4. Create the Dockerfile.

OSS:

# Spark base image
FROM registry.cn-beijing.aliyuncs.com/eci_open/spark:2.4.4
RUN rm $SPARK_HOME/jars/kubernetes-client-*.jar
ADD https://repo1.maven.org/maven2/io/fabric8/kubernetes-client/4.4.2/kubernetes-client-4.4.2.jar $SPARK_HOME/jars
RUN mkdir -p /opt/spark/jars
COPY SparkExampleJava-1.0-SNAPSHOT.jar /opt/spark/jars
# Copy the JAR dependency packages of OSS.
COPY aliyun-sdk-oss-3.4.1.jar /opt/spark/jars
COPY hadoop-aliyun-2.7.3.2.6.1.0-129.jar /opt/spark/jars
COPY jdom-1.1.jar /opt/spark/jars

For more information about how to download the JAR dependency packages of OSS, see Use HDP 2.6-based Hadoop to read and write OSS data.
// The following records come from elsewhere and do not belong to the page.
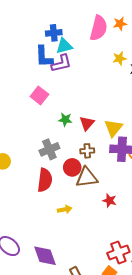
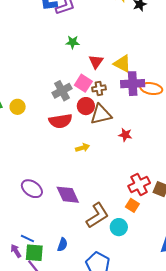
pink square: (39, 95) -> (83, 83), moved
green star: (65, 120) -> (73, 42), moved
yellow triangle: (113, 128) -> (122, 64), turned -36
red semicircle: (45, 180) -> (60, 121), turned 80

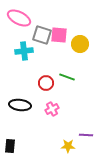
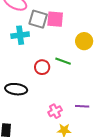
yellow circle: (80, 44) -> (84, 41), moved
pink cross: (52, 109) -> (55, 111), moved
purple line: (86, 135) -> (82, 106), moved

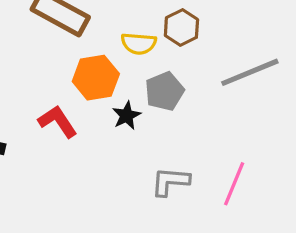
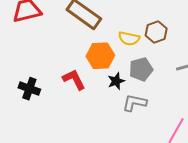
gray L-shape: (170, 181) -> (134, 103), moved

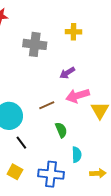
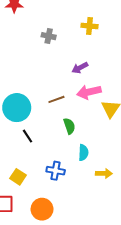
gray cross: (35, 44) -> (49, 36), size x0.6
yellow square: (15, 172) -> (18, 177), moved
blue cross: (51, 174) -> (56, 171), size x0.7

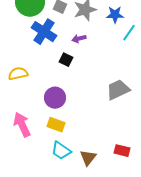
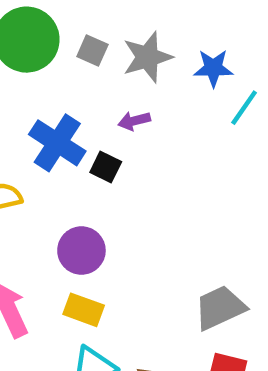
blue cross: (44, 32) -> (57, 143), moved
gray trapezoid: (118, 90) -> (220, 308), moved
5. Build the image of the Spark application.

docker build -t registry.cn-beijing.aliyuncs.com/liumi/spark:2.4.4-example -f Dockerfile .

6. Push the image to Alibaba Cloud Container Registry.

docker push registry.cn-beijing.aliyuncs.com/liumi/spark:2.4.4-example

The image of the Spark application is prepared. You can deploy the Spark application in a Kubernetes cluster.